| AIM OF THE EXERCISE |
Copy each line of the entries below that contains the string "title".

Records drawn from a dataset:
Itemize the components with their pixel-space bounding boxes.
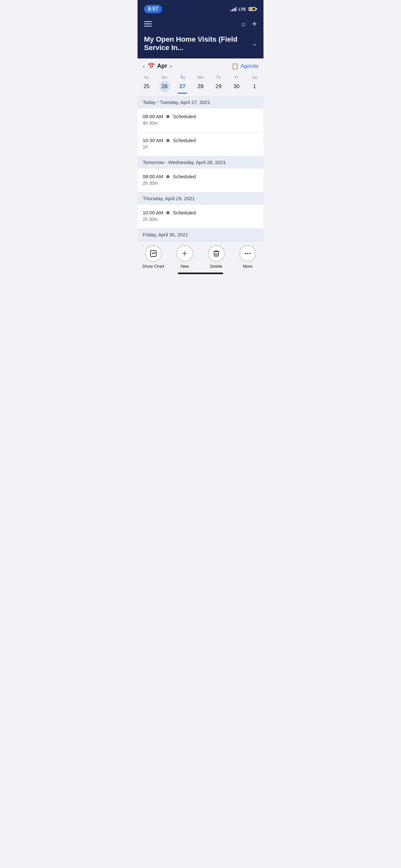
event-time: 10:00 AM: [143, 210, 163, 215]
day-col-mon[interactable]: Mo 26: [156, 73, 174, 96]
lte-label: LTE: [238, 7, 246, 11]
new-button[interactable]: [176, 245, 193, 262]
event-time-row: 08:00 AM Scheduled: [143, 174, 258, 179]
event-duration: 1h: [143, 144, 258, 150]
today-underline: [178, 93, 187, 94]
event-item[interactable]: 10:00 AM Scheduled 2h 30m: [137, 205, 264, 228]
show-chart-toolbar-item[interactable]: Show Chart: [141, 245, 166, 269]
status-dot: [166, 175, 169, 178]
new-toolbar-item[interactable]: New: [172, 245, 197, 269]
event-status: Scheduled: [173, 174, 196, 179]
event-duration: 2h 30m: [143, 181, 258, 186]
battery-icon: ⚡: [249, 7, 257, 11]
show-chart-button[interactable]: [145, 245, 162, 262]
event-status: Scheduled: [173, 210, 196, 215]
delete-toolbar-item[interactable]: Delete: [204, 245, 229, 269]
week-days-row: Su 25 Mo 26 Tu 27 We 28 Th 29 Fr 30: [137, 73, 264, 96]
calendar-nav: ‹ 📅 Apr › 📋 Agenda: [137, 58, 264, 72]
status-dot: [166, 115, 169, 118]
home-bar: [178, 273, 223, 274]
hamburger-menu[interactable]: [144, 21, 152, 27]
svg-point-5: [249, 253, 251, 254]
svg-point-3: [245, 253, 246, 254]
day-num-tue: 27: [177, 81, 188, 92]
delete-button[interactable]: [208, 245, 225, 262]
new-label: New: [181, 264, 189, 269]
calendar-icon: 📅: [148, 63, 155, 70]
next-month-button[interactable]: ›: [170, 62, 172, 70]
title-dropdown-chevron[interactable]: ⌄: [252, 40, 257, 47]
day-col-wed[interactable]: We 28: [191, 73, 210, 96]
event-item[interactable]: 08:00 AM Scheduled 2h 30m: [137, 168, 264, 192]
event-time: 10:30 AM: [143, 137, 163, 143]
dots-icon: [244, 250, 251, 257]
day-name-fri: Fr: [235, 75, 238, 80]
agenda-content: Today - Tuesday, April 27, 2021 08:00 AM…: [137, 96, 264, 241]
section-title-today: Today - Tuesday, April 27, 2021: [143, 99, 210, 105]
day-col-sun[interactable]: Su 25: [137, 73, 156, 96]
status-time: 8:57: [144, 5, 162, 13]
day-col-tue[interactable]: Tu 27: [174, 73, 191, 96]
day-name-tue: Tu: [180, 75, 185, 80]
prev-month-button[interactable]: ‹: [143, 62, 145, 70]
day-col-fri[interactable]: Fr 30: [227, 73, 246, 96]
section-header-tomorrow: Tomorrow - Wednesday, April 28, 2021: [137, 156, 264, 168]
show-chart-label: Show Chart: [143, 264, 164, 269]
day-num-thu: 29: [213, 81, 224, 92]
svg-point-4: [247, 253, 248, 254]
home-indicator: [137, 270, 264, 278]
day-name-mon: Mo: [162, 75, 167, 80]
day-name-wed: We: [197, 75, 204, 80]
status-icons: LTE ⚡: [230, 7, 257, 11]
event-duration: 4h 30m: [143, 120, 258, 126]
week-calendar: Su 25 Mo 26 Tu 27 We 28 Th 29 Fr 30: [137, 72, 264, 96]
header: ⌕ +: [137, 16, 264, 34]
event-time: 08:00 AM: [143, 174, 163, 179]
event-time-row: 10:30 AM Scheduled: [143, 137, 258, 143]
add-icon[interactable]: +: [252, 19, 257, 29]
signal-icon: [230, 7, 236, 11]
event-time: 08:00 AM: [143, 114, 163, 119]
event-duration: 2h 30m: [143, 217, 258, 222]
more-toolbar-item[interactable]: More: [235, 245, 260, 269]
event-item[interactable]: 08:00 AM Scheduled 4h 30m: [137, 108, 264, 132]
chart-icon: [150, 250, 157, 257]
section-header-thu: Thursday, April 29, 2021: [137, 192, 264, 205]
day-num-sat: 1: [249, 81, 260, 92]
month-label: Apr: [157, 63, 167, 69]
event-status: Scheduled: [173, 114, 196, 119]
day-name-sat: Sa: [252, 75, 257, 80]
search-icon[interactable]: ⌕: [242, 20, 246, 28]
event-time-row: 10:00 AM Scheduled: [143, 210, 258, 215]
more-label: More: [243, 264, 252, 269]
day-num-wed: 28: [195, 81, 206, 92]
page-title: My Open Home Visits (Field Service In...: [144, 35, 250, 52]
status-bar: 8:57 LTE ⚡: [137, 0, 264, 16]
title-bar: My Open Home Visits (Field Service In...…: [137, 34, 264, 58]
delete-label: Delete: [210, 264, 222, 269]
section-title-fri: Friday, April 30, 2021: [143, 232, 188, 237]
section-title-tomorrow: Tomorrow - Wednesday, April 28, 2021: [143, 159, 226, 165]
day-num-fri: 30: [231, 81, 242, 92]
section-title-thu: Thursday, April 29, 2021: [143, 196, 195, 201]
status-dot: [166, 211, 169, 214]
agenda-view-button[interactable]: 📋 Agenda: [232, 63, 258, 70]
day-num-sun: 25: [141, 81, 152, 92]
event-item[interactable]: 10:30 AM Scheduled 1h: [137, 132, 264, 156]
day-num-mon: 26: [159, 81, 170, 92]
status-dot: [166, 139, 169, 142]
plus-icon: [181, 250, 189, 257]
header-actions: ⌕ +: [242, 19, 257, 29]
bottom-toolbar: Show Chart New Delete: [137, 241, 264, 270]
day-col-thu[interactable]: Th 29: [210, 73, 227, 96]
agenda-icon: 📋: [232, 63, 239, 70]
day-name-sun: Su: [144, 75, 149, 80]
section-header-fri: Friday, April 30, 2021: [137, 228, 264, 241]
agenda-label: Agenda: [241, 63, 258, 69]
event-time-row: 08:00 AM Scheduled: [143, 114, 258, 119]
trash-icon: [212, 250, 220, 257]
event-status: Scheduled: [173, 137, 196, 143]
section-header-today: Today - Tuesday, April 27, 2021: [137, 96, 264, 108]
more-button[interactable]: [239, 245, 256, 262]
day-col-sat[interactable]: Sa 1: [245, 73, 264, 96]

| YOUR RESPONSE |
title-dropdown-chevron[interactable]: ⌄: [252, 40, 257, 47]
section-title-today: Today - Tuesday, April 27, 2021: [143, 99, 210, 105]
page-title: My Open Home Visits (Field Service In...: [144, 35, 250, 52]
title-bar: My Open Home Visits (Field Service In...…: [137, 34, 264, 58]
section-title-fri: Friday, April 30, 2021: [143, 232, 188, 237]
section-title-tomorrow: Tomorrow - Wednesday, April 28, 2021: [143, 159, 226, 165]
section-title-thu: Thursday, April 29, 2021: [143, 196, 195, 201]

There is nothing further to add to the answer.